As for the future, Orlowski believes building important connections from events such as this one is crucial for her future: “I just started my brand three months ago, so right now I’m just trying things out. So far, I am very happy with the people i have encountered and the opportunities I have taken advantage of, such as this. Right now, I am focussing on getting my pieces out there and possibly dressing an influencer or someone with more outreach than me. Getting people to find credibility in your brand is definitely the hardest part, but it’s just a day by day process.”

Interview With Anita Durst

Following my interview with Constanza Orlowski, I conducted an interview with Anita Durst. Anita Durst is the founder of Chashama, which is a New York City based non profit arts organization. Furthermore, they work with property owners to change vacant real estate into spaces for small businesses and artists. During the interview, I first asked Durst about the inspiration behind their collaboration with Art To Ware. Durst proceeded to tell me about how it began: “During the pandemic, we had a lot of storefronts. So I said, let’s put small businesses in all of our spaces. As a result, they all sold out because no one had places to shop. In addition, there were so many people from the pandemic who came out of it wanting to do new things. So, it was this marriage of putting these two things together.”

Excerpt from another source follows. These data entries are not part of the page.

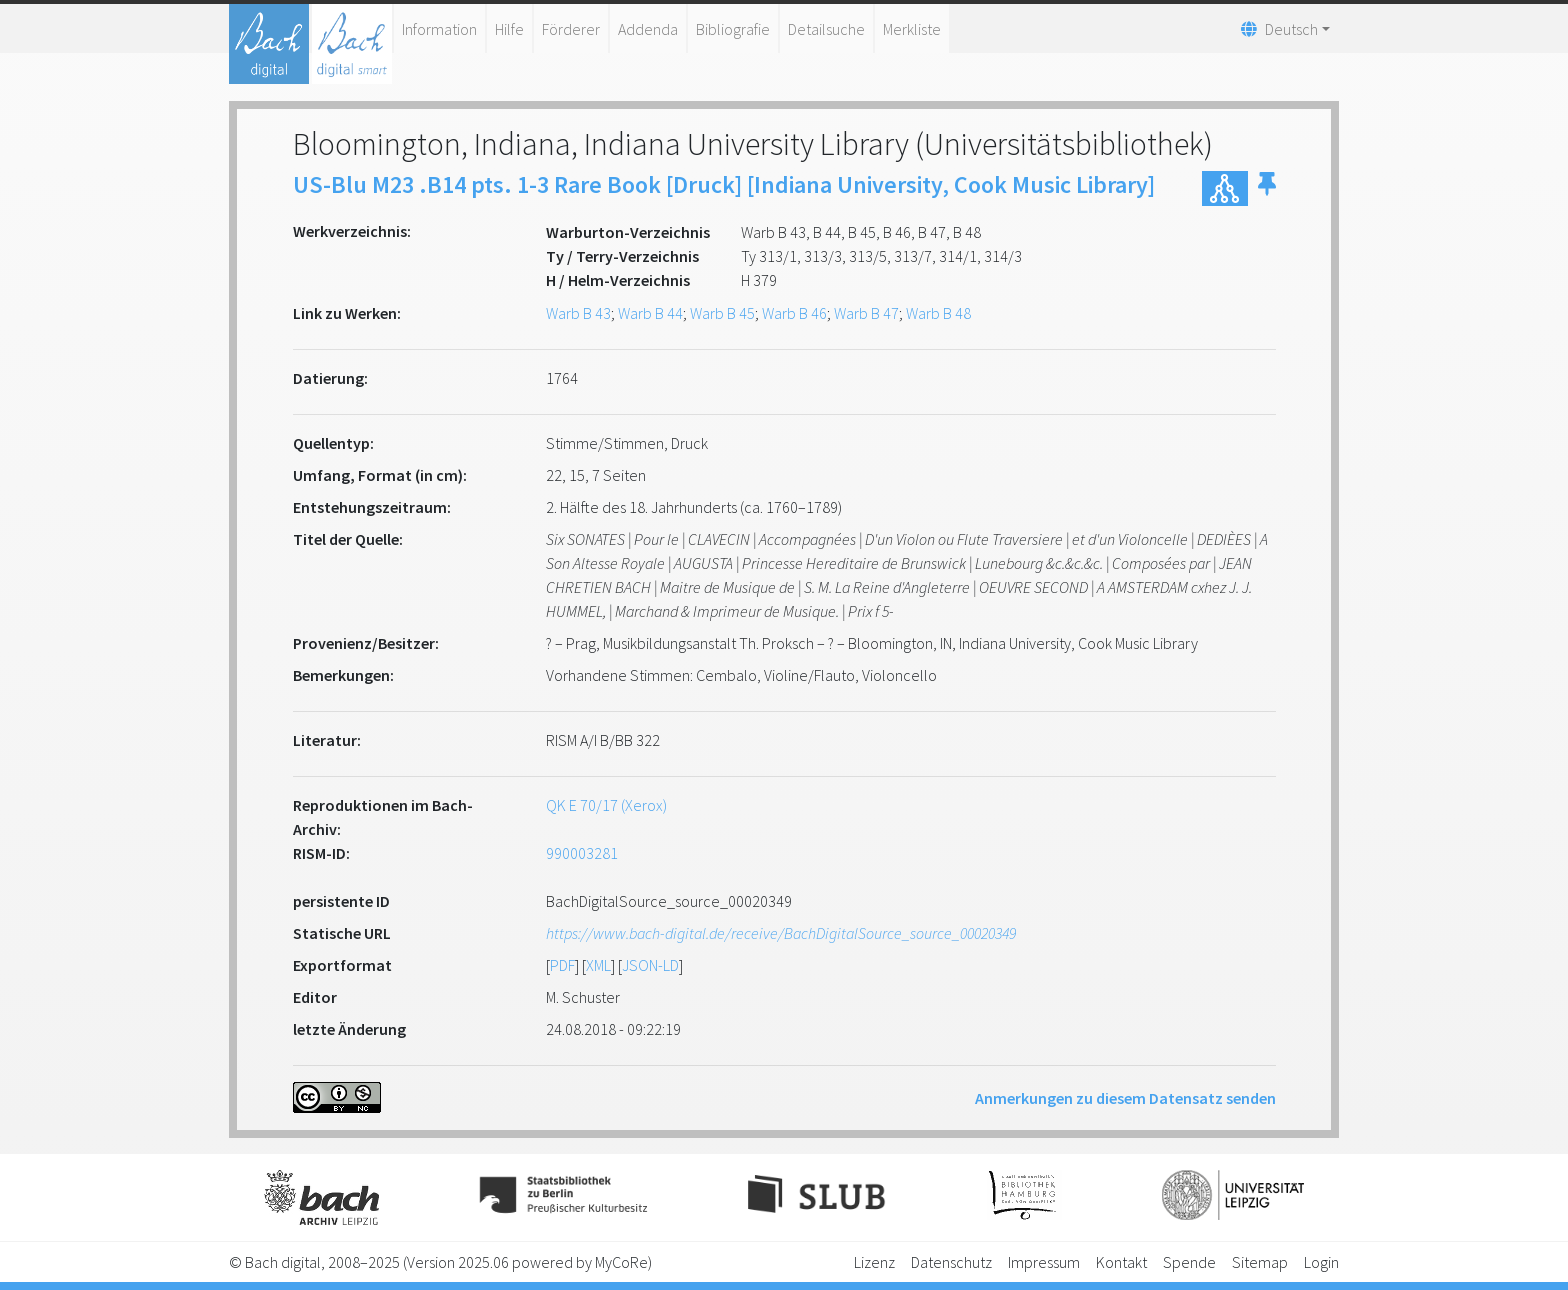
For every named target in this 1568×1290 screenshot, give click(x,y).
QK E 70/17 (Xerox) (606, 805)
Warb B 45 (722, 313)
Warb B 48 (938, 313)
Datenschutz (951, 1262)
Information (439, 29)
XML (598, 965)
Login (1321, 1262)
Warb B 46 (794, 313)
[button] (1267, 188)
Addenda (648, 29)
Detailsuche (826, 29)
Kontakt (1121, 1262)
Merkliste (912, 29)
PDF (562, 965)
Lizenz (874, 1262)
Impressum (1044, 1262)
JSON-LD (650, 965)
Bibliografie (733, 29)
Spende (1189, 1262)
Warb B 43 (578, 313)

Durst’s Desire To Support Small Businesses

Durst has a passion for helping others and boosting small businesses in a place like New York City. “I love creating this synergy and helping change the economy of New York. There are a lot of these big box stores and not many opportunities for small businesses. So, I feel really excited to help small businesses build a name for themselves”

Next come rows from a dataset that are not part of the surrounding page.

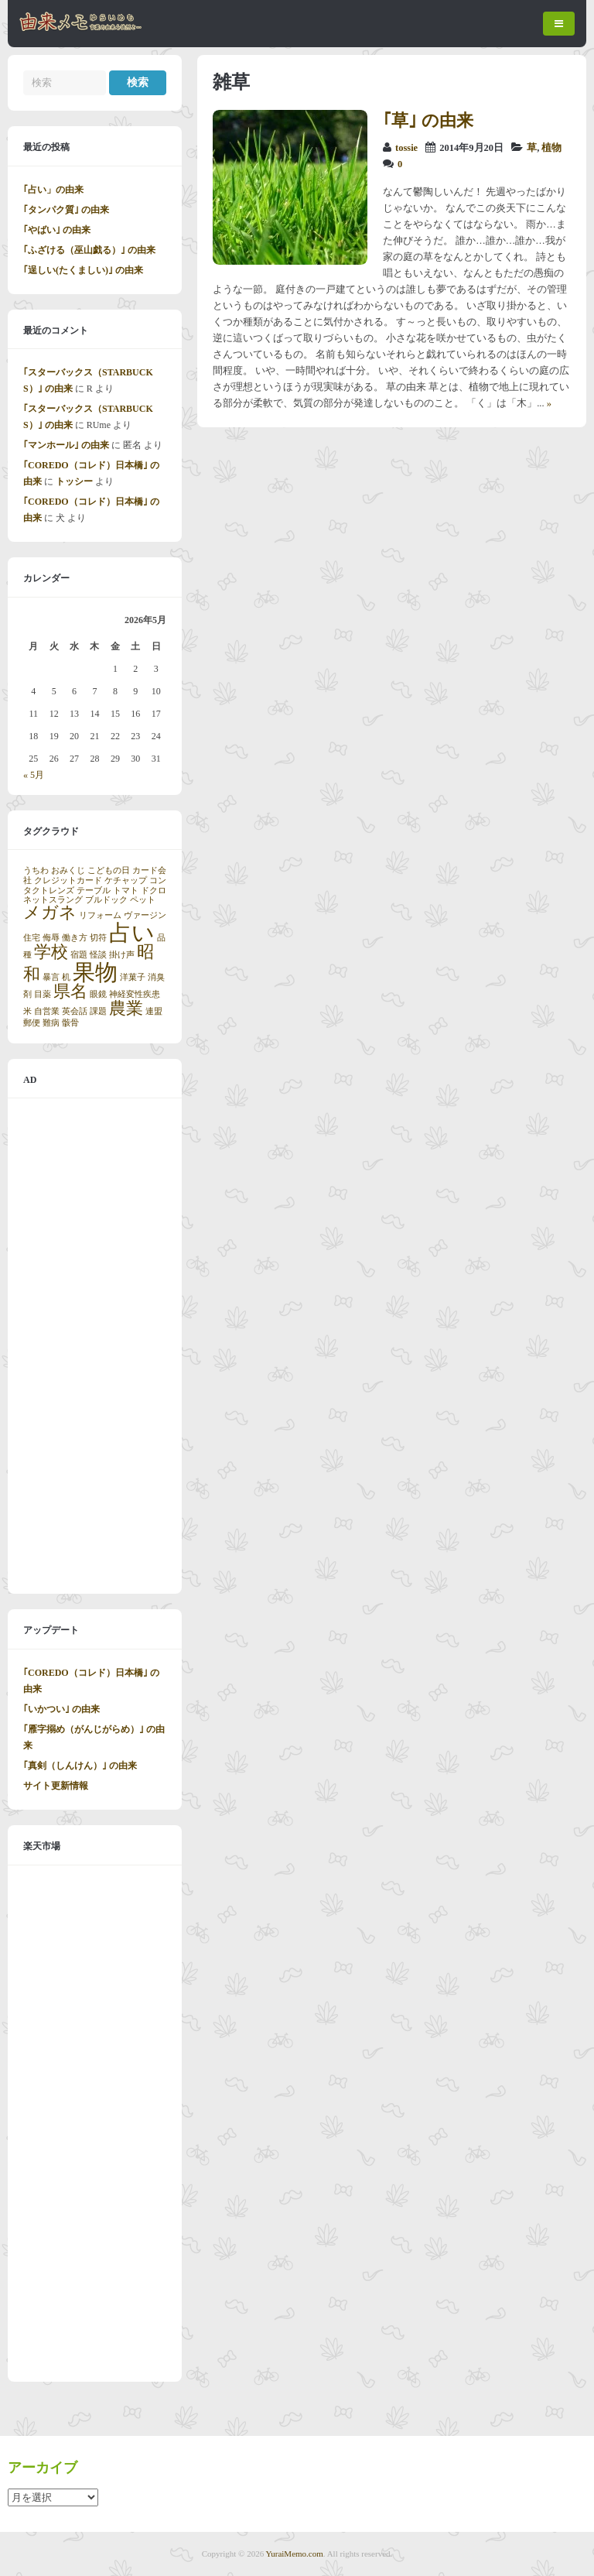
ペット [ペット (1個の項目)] (142, 900)
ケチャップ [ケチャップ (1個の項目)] (125, 880)
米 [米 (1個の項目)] (27, 1011)
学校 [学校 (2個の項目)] (51, 952)
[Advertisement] (94, 1346)
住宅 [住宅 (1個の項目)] (31, 937)
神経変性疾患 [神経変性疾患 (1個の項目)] (134, 994)
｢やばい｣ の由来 (56, 229)
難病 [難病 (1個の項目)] (51, 1023)
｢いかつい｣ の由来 (61, 1709)
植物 (551, 147)
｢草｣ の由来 (428, 120)
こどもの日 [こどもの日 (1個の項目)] (108, 870)
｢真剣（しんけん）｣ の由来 (80, 1765)
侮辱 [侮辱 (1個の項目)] (51, 937)
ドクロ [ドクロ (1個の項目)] (153, 890)
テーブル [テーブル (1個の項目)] (94, 890)
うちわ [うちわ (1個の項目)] (36, 870)
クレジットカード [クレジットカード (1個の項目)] (68, 880)
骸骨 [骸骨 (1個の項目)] (70, 1023)
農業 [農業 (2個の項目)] (126, 1008)
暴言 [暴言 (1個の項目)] (51, 977)
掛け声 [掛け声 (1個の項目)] (122, 955)
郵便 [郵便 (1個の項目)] (31, 1023)
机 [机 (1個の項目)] (66, 977)
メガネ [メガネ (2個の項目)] (50, 912)
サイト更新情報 (55, 1785)
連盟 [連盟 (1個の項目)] (153, 1011)
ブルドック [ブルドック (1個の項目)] (106, 900)
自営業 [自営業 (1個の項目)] (47, 1011)
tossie (406, 147)
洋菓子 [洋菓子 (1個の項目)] (132, 977)
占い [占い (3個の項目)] (132, 932)
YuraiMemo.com (294, 2553)
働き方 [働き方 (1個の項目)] (74, 937)
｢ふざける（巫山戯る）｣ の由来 (89, 250)
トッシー (74, 481)
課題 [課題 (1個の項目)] (98, 1011)
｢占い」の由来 (53, 189)
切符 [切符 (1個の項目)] (98, 937)
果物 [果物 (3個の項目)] (95, 972)
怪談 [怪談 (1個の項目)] (98, 955)
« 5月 (33, 774)
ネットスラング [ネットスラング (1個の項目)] (53, 900)
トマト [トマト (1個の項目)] (125, 890)
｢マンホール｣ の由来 (66, 445)
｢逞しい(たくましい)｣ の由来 (83, 270)
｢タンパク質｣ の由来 (66, 209)
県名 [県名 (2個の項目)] (70, 991)
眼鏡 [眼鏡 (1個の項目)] (98, 994)
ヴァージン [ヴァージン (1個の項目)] (145, 915)
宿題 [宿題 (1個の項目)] (78, 955)
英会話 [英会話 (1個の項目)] (74, 1011)
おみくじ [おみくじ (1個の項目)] (68, 870)
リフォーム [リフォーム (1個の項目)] (100, 915)
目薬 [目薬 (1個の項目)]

I was curious about Durst’s process for finding these unique small businesses, and she admitted that it wasn’t easy to find them in the beginning: “In the beginning, we didn’t know any. So, we just reached out to all the bids and to anyone we thought had a business name and sent out an RFP. We sent out many RFPs and we got about 200 applications, and we replied back to all of these people. Leslie Ware was one of the people who responded to us, and two weeks later she heard back from us. Following this, we started working with her.”

Chashama and Art To Ware

Durst then went into what it was like to work with Leslie. “She has been with us for almost two years now, and kept seeing so much potential with Leslie. So we decided to move her to another space, first in the Port Authority and then The Oculus. It’s not just her; she’s helping thirty other people with her internships, upcycling, and sewing, so it seemed like a natural evolution. Because this program only opened two years ago, this is a great fairytale story. Hopefully now, she’ll be able to go and open her own space. She will have saved enough money and have enough clients that she will rent her own space after The Oculus.”

Future of Chashama

Chashama is blossoming into a popular non profit organization, so I wanted to know what Durst sees for Chashama’s future. “Right now when you walk around New York City, there are so many empty spaces. So, I really would like to get a large grant so we can get out and take on hundreds of spaces. Right now, we have forty locations donated to us, and I feel like we could take on another eighty or one hundred if we had a big enough staff and enough money to hire that staff. We also want to help upgrade these spaces just like how we upgraded this space for Leslie.”